周夫人说,他当过三年兵,去过野外求生,沙漠徒步,全部是很危险的历练。
叶家培养长子,十分严苛。
叶太太宠爱小儿子,甚至是偏心,叶柏南从小独立,考试、比赛、包括生病,基本是自己扛,叶太太没有陪伴过。

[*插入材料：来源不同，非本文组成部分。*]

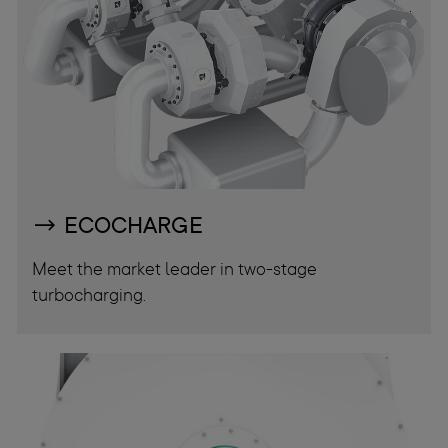
ECOCHARGE
Meet the market leader in two-stage
turbocharging.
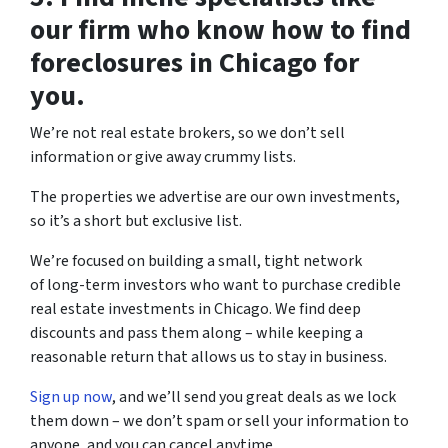
our firm who know how to find
foreclosures in Chicago for
you.
We’re not real estate brokers, so we don’t sell
information or give away crummy lists.
The properties we advertise are our own investments,
so it’s a short but exclusive list.
We’re focused on building a small, tight network
of long-term investors who want to purchase credible
real estate investments in Chicago. We find deep
discounts and pass them along – while keeping a
reasonable return that allows us to stay in business.
Sign up now
, and we’ll send you great deals as we lock
them down – we don’t spam or sell your information to
anyone, and you can cancel anytime.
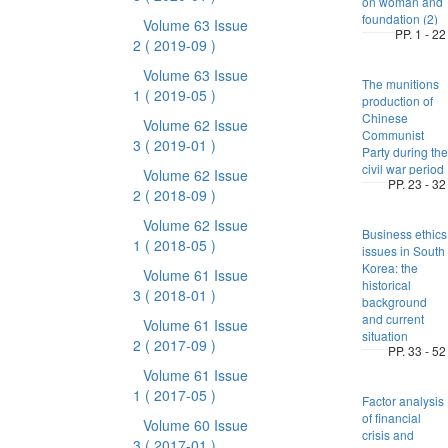
on woman and
foundation (2)
Volume 63 Issue
PP. 1 - 22
2
( 2019-09 )
Volume 63 Issue
The munitions
1
( 2019-05 )
production of
Chinese
Volume 62 Issue
Communist
3
( 2019-01 )
Party during the
civil war period
Volume 62 Issue
PP. 23 - 32
2
( 2018-09 )
Volume 62 Issue
Business ethics
1
( 2018-05 )
issues in South
Korea: the
Volume 61 Issue
historical
3
( 2018-01 )
background
and current
Volume 61 Issue
situation
2
( 2017-09 )
PP. 33 - 52
Volume 61 Issue
1
( 2017-05 )
Factor analysis
of financial
Volume 60 Issue
crisis and
3
( 2017-01 )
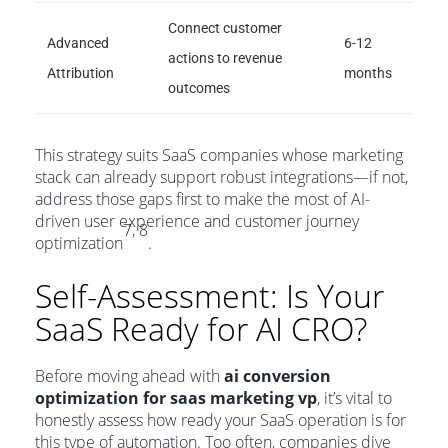
Connect customer
Advanced
6-12
actions to revenue
Attribution
months
outcomes
This strategy suits SaaS companies whose marketing
stack can already support robust integrations—if not,
address those gaps first to make the most of AI-
driven user experience and customer journey
7, 8
optimization
.
Self-Assessment: Is Your
SaaS Ready for AI CRO?
Before moving ahead with
ai conversion
optimization for saas marketing vp
, it’s vital to
honestly assess how ready your SaaS operation is for
this type of automation. Too often, companies dive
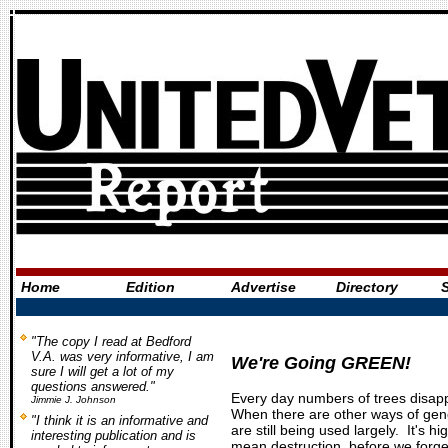
Home
Edition
Advertise
Directory
"The copy I read at Bedford
V.A. was very informative, I am
We're Going GREEN!
sure I will get a lot of my
questions answered."
Every day numbers of trees disapp
Jimmie J. Johnson
When there are other ways of gene
"I think it is an informative and
are still being used largely. It's h
interesting publication and is
mean destruction, before we forget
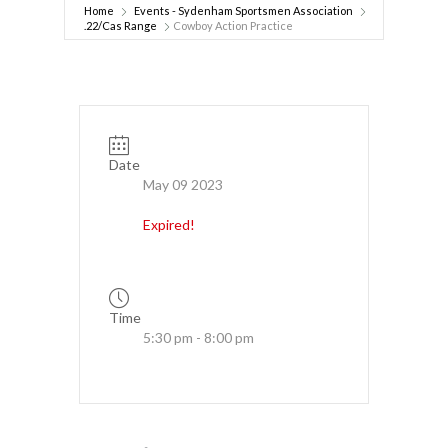
Home
Events - Sydenham Sportsmen Association
.22/Cas Range
Cowboy Action Practice
Date
May 09 2023
Expired!
Time
5:30 pm - 8:00 pm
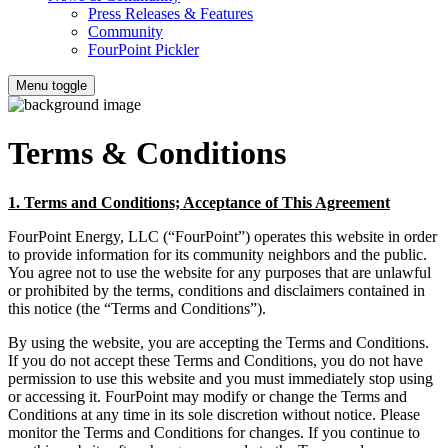
Press Releases & Features
Community
FourPoint Pickler
Menu toggle
Terms & Conditions
1. Terms and Conditions; Acceptance of This Agreement
FourPoint Energy, LLC (“FourPoint”) operates this website in order
to provide information for its community neighbors and the public.
You agree not to use the website for any purposes that are unlawful
or prohibited by the terms, conditions and disclaimers contained in
this notice (the “Terms and Conditions”).
By using the website, you are accepting the Terms and Conditions.
If you do not accept these Terms and Conditions, you do not have
permission to use this website and you must immediately stop using
or accessing it. FourPoint may modify or change the Terms and
Conditions at any time in its sole discretion without notice. Please
monitor the Terms and Conditions for changes. If you continue to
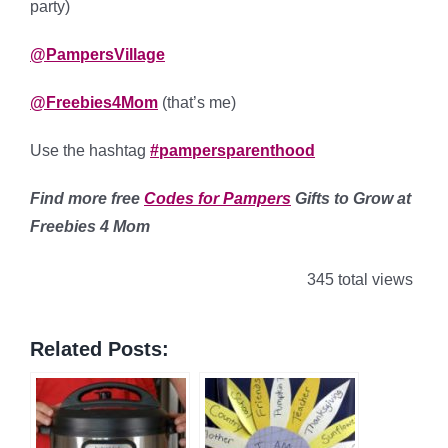
party)
@PampersVillage
@Freebies4Mom
(that’s me)
Use the hashtag
#pampersparenthood
Find more free
Codes for Pampers
Gifts to Grow at
Freebies 4 Mom
345 total views
Related Posts:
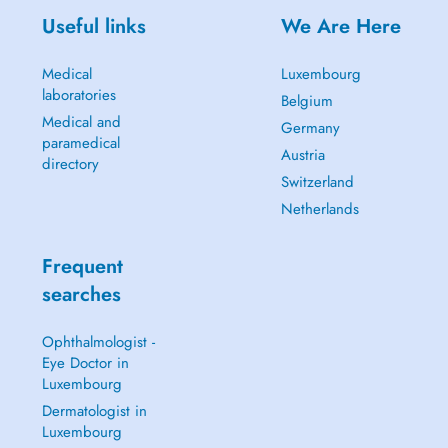
Useful links
We Are Here
Medical
Luxembourg
laboratories
Belgium
Medical and
Germany
paramedical
Austria
directory
Switzerland
Netherlands
Frequent
searches
Ophthalmologist -
Eye Doctor in
Luxembourg
Dermatologist in
Luxembourg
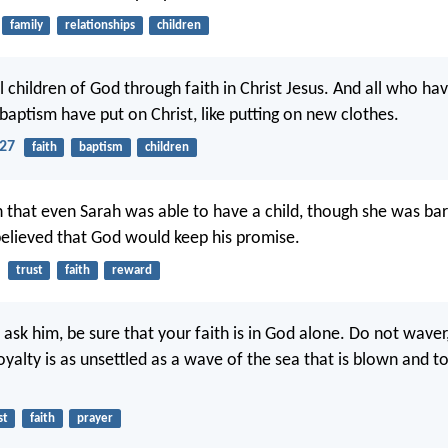
family
relationships
children
l children of God through faith in Christ Jesus. And all who ha
 baptism have put on Christ, like putting on new clothes.
-27
faith
baptism
children
th that even Sarah was able to have a child, though she was b
believed that God would keep his promise.
trust
faith
reward
ask him, be sure that your faith is in God alone. Do not waver
oyalty is as unsettled as a wave of the sea that is blown and t
st
faith
prayer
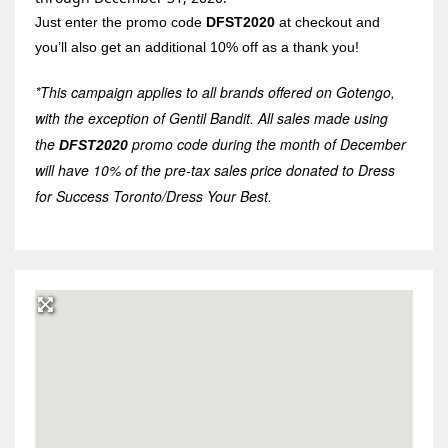
Just enter the promo code
DFST2020
at checkout and
you’ll also get an additional 10% off as a thank you!
*This campaign applies to all brands offered on Gotengo,
with the exception of Gentil Bandit. All sales made using
the
promo code during the month of December
DFST2020
will have 10% of the pre-tax sales price donated to Dress
for Success Toronto/Dress Your Best.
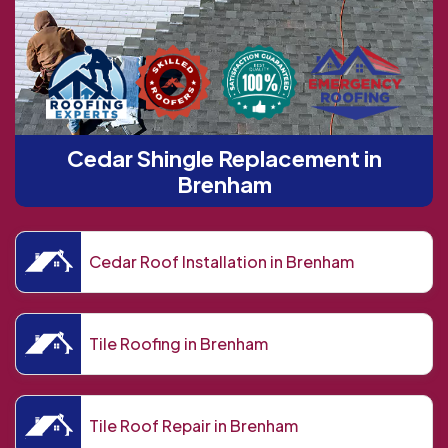
Cedar Shingle Replacement in
Brenham
Cedar Roof Installation in Brenham
Tile Roofing in Brenham
Tile Roof Repair in Brenham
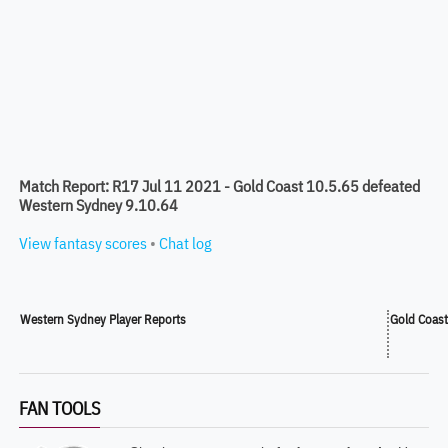
Match Report: R17 Jul 11 2021 - Gold Coast 10.5.65 defeated
Western Sydney 9.10.64
View fantasy scores
•
Chat log
Western Sydney Player Reports
Gold Coast
FAN TOOLS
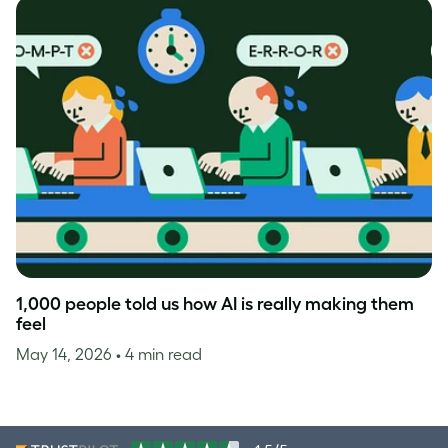
1,000 people told us how AI is really making them
feel
May 14, 2026
• 4 min read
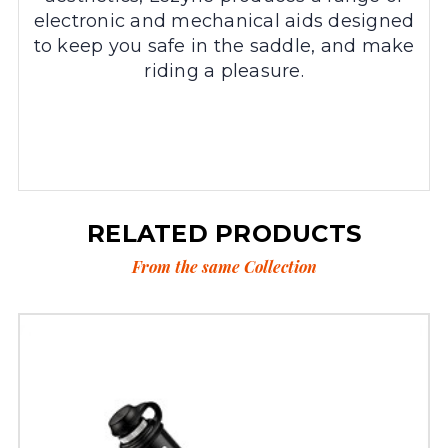
electronic and mechanical aids designed
to keep you safe in the saddle, and make
riding a pleasure.
RELATED PRODUCTS
From the same Collection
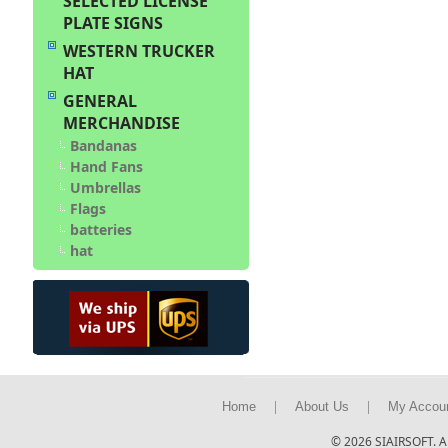
SELECTED LICENSE
PLATE SIGNS
WESTERN TRUCKER
HAT
GENERAL
MERCHANDISE
Bandanas
Hand Fans
Umbrellas
Flags
batteries
hat
|
|
Home
About Us
My Accou
© 2026 SIAIRSOFT. Al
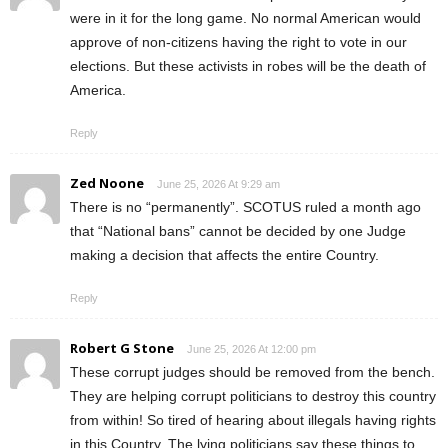
were in it for the long game. No normal American would
approve of non-citizens having the right to vote in our
elections. But these activists in robes will be the death of
America.
Reply
Zed Noone
June 25, 2026 At 9:29 am
There is no “permanently”. SCOTUS ruled a month ago
that “National bans” cannot be decided by one Judge
making a decision that affects the entire Country.
Reply
Robert G Stone
June 25, 2026 At 12:00 pm
These corrupt judges should be removed from the bench.
They are helping corrupt politicians to destroy this country
from within! So tired of hearing about illegals having rights
in this Country. The lying politicians say these things to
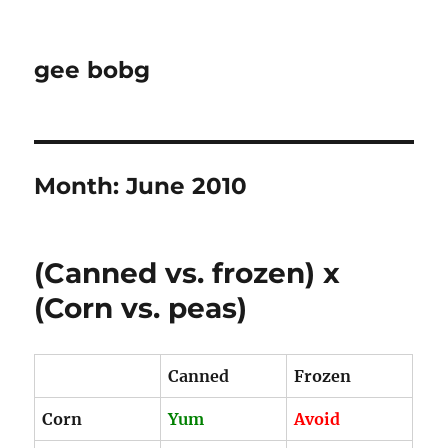
gee bobg
Month:
June 2010
(Canned vs. frozen) x
(Corn vs. peas)
Canned
Frozen
Corn
Yum
Avoid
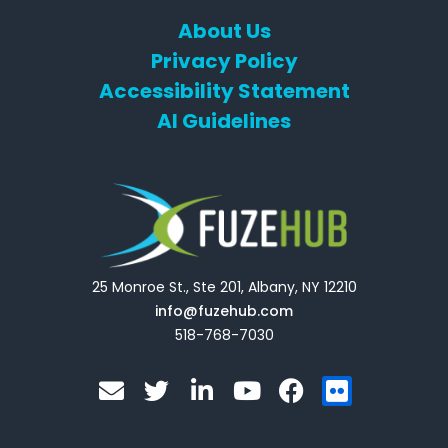
About Us
Privacy Policy
Accessibility Statement
AI Guidelines
25 Monroe St., Ste 201, Albany, NY 12210
info@fuzehub.com
518-768-7030
E
T
L
Y
F
F
n
w
i
o
a
l
v
i
n
u
c
i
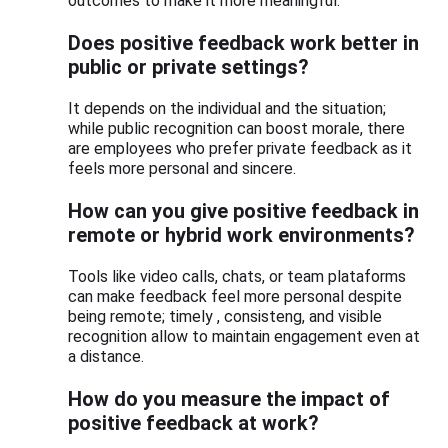
outcomes to make it more meaningful.
Does positive feedback work better in
public or private settings?
It depends on the individual and the situation;
while public recognition can boost morale, there
are employees who prefer private feedback as it
feels more personal and sincere.
How can you give positive feedback in
remote or hybrid work environments?
Tools like video calls, chats, or team plataforms
can make feedback feel more personal despite
being remote; timely , consisteng, and visible
recognition allow to maintain engagement even at
a distance.
How do you measure the impact of
positive feedback at work?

桑汐返回病房,叶柏南熄了大灯,只亮着一盏橘黄色的阅读灯,敞开的窗缝是雨后的泥土气。
这四天,时而晴,时而下雨。
今天又赶上了阴霾。
外面灰蒙蒙的。
“她和你说什么了。”叶柏南坐在昏暗深处。
第98章也伺候伺候我
桑汐迎着光,“俞小姐说,你不吃甜。”
“还有吗。”
“你七岁坠过冰窟,畏寒。”
昏黄的光线笼罩住叶柏南,他目光幽冷,语气也冷,“还有呢。”
美好的事物。
藏着剧毒。
俞薇好像痛恨叶柏南,而叶柏南也防备俞薇。
她犹豫了一秒,没多嘴,“没有了。”
叶柏南凝视着她。
“桑汐,我和俞薇之间有矛盾,结束得不愉快,我有问题,她也有,不涉及出轨。”他郑重其事,“我从未诋毁过她,我保证不了她是否诋毁我,真与假,是与非,我希望你有分辨。”
桑汐垂下手,不声不响。
叶柏南掀开被子,铺平床单上的褶皱,“过来坐。”
她坐下,与他一臂之隔。
窗外是潮湿的风,室内一片微醺暖意,眼波流转间,是暧昧温存。
男人俯下身,从侧面安安静静望着她,“不止游泳,也一起泡过温泉,不穿上衣的接触,仅此而已了。”
桑汐蜷了蜷手指,“南茜去公司找过你。”
“不必理会。”叶柏南挨着她,桑汐闻到他的呼吸是清苦药味。
“月初我调出过人事部的档案,你是上个月的生日?”
她嗯了声。
“我太粗心,没有送你礼物。”叶柏南眉目温和,“喜欢什么?”
“珠宝你不缺。”他自顾自,“喜欢舞台剧吗?”
桑汐抿唇,学跳舞的,几乎无一例外都喜欢舞台剧。
去年她生日,陆闻瑾问她要什么礼物,正好大型古典舞剧《杨玉环》巡演,由于是环形舞台,压缩了观众席,VIP票只有六张,并且是内部票,不对外出售。